Mason, invece, sembrava soltanto annoiato.
Durante la conversazione con il suo amico Daniel, passò improvvisamente al francese, convinto che le due donne non potessero capirlo.
«Questa festa sembra un mercato del bestiame con lo champagne», disse.
Poi guardò Clara.
«Almeno lei è innocua. Bella, ricca e probabilmente incapace di avere un pensiero originale.»
Daniel cercò di fermarlo.
Mason rivolse allora lo sguardo verso Harriet, con il suo semplice vestito grigio e senza gioielli.
«E la cugina? Una tragedia in grigio. Mi chiedo se abbia mai detto qualcosa di interessante.»
Clara sorrise confusa.
«Harriet, cosa sta dicendo?»
Mason alzò tranquillamente il bicchiere, certo che il suo segreto fosse al sicuro.
Harriet lo guardò negli occhi.
Poi rispose in un francese impeccabile:
«Il signor Harrington stava spiegando che gli uomini ricchi diventano particolarmente crudeli quando hanno paura.»
Mason rimase immobile.
Ma Harriet non aveva finito.
Gli spiegò che parlava fluentemente francese, italiano e russo e che aveva trascorso metà della sua vita tra diplomatici e uomini potenti.
«E ho imparato una cosa», aggiunse. «Chi giudica una persona dai suoi vestiti di solito rivela molto più di sé stesso che degli altri.»
Clara trattenne una risata.
Mason abbassò lentamente il bicchiere.
«Mi sono comportato da idiota.»
«Finalmente una frase interessante», rispose Harriet.

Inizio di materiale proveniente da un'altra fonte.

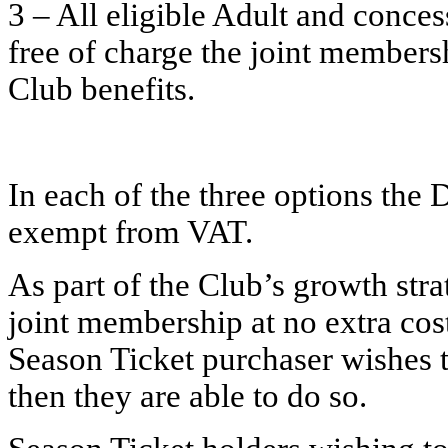
3 – All eligible Adult and conces
free of charge the joint members
Club benefits.
In each of the three options the
exempt from VAT.
As part of the Club’s growth stra
joint membership at no extra cost 
Season Ticket purchaser wishes to
then they are able to do so.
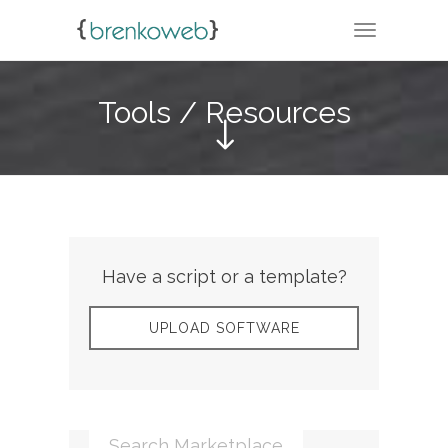
TOGGLE N
Tools / Resources
Have a script or a template?
UPLOAD SOFTWARE
Search Marketplace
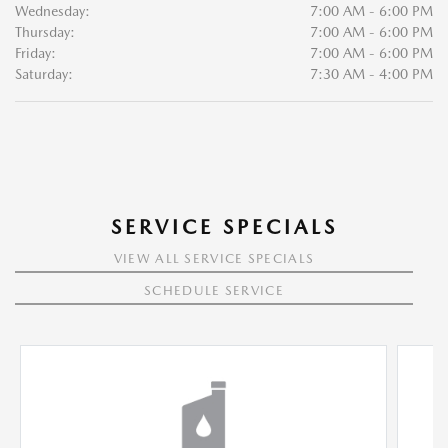
Wednesday:
7:00 AM - 6:00 PM
Thursday:
7:00 AM - 6:00 PM
Friday:
7:00 AM - 6:00 PM
Saturday:
7:30 AM - 4:00 PM
SERVICE SPECIALS
VIEW ALL SERVICE SPECIALS
SCHEDULE SERVICE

Per la prima volta quella sera, Mason sorrise davvero.
Più tardi la raggiunse sulla terrazza e si scusò senza giustificarsi. Harriet scoprì che dietro la sua arroganza c’era un impero familiare vicino al collasso e un uomo terrorizzato dal fallimento.
Non lo perdonò immediatamente.
Ma gli concesse una seconda conversazione.
Tre mesi dopo, quando Harriet entrò a un altro gala, non lo fece più come accompagnatrice di Clara. Aveva accettato un lavoro presso una società internazionale grazie alle competenze linguistiche che tutti avevano sottovalutato.
Mason la vide dall’altra parte della sala e sorrise.
Quella volta, prima di parlare in francese, ebbe almeno la prudenza di chiedere:
«Posso?»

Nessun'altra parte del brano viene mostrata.